═══ Recorded data ═══

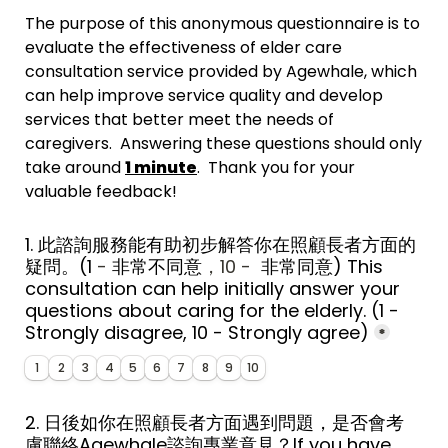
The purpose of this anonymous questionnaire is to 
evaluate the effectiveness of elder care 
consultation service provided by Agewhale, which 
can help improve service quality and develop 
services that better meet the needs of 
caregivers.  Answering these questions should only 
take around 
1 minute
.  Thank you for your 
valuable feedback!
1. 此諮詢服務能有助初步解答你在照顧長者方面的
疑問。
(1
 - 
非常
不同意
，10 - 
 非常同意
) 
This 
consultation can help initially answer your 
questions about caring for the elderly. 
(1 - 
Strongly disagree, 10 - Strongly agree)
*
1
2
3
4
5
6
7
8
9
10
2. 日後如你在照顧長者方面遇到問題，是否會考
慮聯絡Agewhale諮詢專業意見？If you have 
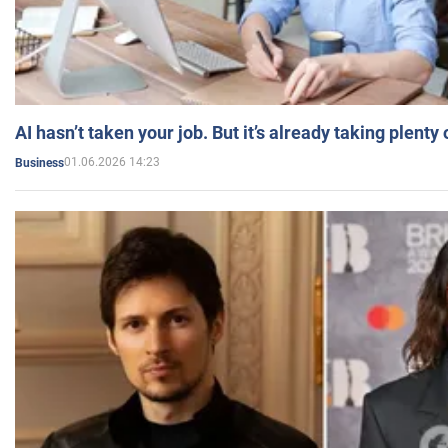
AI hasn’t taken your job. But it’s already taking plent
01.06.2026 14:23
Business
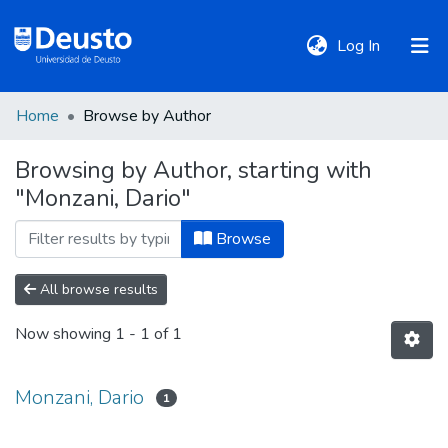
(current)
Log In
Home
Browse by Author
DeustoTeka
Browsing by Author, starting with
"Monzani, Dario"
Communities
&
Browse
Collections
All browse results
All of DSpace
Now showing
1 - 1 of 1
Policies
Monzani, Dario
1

═══
═══ Recorded data ═══

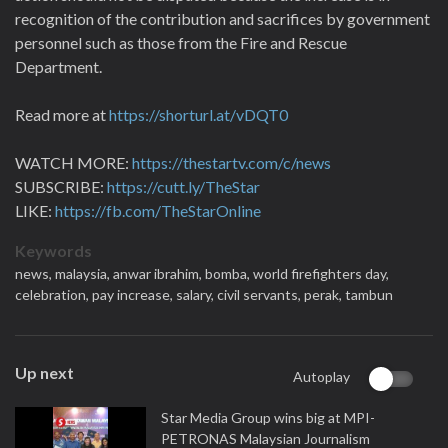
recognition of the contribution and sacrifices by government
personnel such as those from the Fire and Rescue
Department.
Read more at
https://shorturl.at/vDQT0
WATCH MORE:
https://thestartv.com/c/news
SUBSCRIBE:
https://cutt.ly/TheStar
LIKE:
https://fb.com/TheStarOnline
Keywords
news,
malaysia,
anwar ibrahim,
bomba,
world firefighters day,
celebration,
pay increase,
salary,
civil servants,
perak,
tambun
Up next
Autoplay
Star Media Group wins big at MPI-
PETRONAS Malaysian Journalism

═══

=== Problem requirements ===
Give the exact lines, and only those, from the line containing "recognition of the" through the line containing "PETRONAS Malaysian Journalism" in the entries above.

=== Answer section ===
recognition of the contribution and sacrifices by government
personnel such as those from the Fire and Rescue
Department.
Read more at
https://shorturl.at/vDQT0
WATCH MORE:
https://thestartv.com/c/news
SUBSCRIBE:
https://cutt.ly/TheStar
LIKE:
https://fb.com/TheStarOnline
Keywords
news,
malaysia,
anwar ibrahim,
bomba,
world firefighters day,
celebration,
pay increase,
salary,
civil servants,
perak,
tambun
Up next
Autoplay
Star Media Group wins big at MPI-
PETRONAS Malaysian Journalism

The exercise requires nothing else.